Saturday, March 21, 2009

Cleaning out my closet...

I took the black cashmere Ralph Lauren sweater off the pretty paisley cushioned hanger it has sat on for the last 3 years. I carefully cleaned the dust off the shoulders. Admired the neck line, the way it wrapped inside itself, and the lovely cable knit. It doesn't fit me any more, this beautiful sweater I bought in Atlantic City while on a weekend trip to see my friend Amy...
I sat and remembered for a moment, smiled at the way it looked on me the last time i wore it, the plunging neck line, the dark blue jeans and the knee high leather boots. Damn I was a sight to see.
I'm pretty sure the arresting officer didn't take the time to appreciate the neckline on me, neither did the police woman he called to search me, though she was surprised to find I wasn't wearing a bra or panties that night. The handcuffs cut off the circulation to my hands, and pulled on the cuffs of the sleeves whenever I tried to move.
That night, it didn't keep me warm, but it soaked up my tears while I attempted to sleep in my cold, dirty, stagnant cell, under a paper blanket. I was aware of how the cashmere felt on my skin more than ever before. So soft, whisper like. I blame my awareness on the metal bench pressing my left shoulder closer into me, the metal bench that bruised my hips from the pressure of my bones crushing into my skin.
In the morning, I don't think the pretty young thing across the holding cell noticed the fine knitting that looped around the neckline, she was too busy sweating, shaking, and detoxing from Oxycontin. The chatter of baby daddies, drug possession, drug dealing was more than I could handle.The other girls asked for my milk and the bologna sandwich that I could not bring myself to eat. Another asked if she could braid my chestnut hair, I nodded. I looked down at the bruises on my wrists from the handcuffs, pushed on them aware how any pressure now brought numbness to my fingers.

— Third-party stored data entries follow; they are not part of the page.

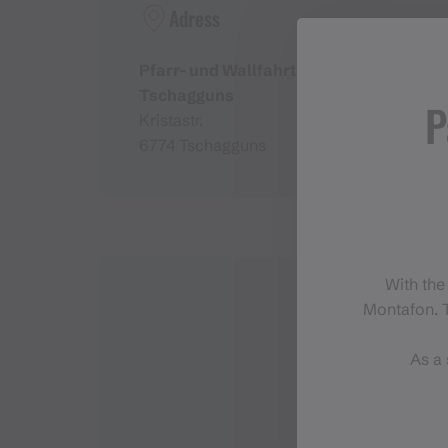
Adress
Pfarr- und Wallfahrtskirche
Tschagguns
P
Kristastr.
6774 Tschagguns
With the
Montafon. T
As a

I stared out through the cell bars at the passing deputy sheriffs and their prisoners...
I thought how my eyes must look raccoon-like from my tears and my mascara, I was sure the mixture had run down my cheeks leaving black streaks on my pale skin. I watched as women hovered over the community toilet, urinating all over it. Dirt, filth, just brought more tears.
My beautiful black Ralph Lauren cashmere sweater was all I had that made me feel human, it was all I had to remind me I was still Amy under those conditions.
I held the sweater up to my cheek, closed my eyes and breathed deeply, so thankful that I no longer needed the reminder of that night hanging in my closet. I folded the beautiful sweater, and hid it away....

2 comments:

Kurt said...

Beautiful and haunting. I'm glad it's just a memory.

amy said...

Me too.
Thank you for taking the time to read me, I so appreciate it.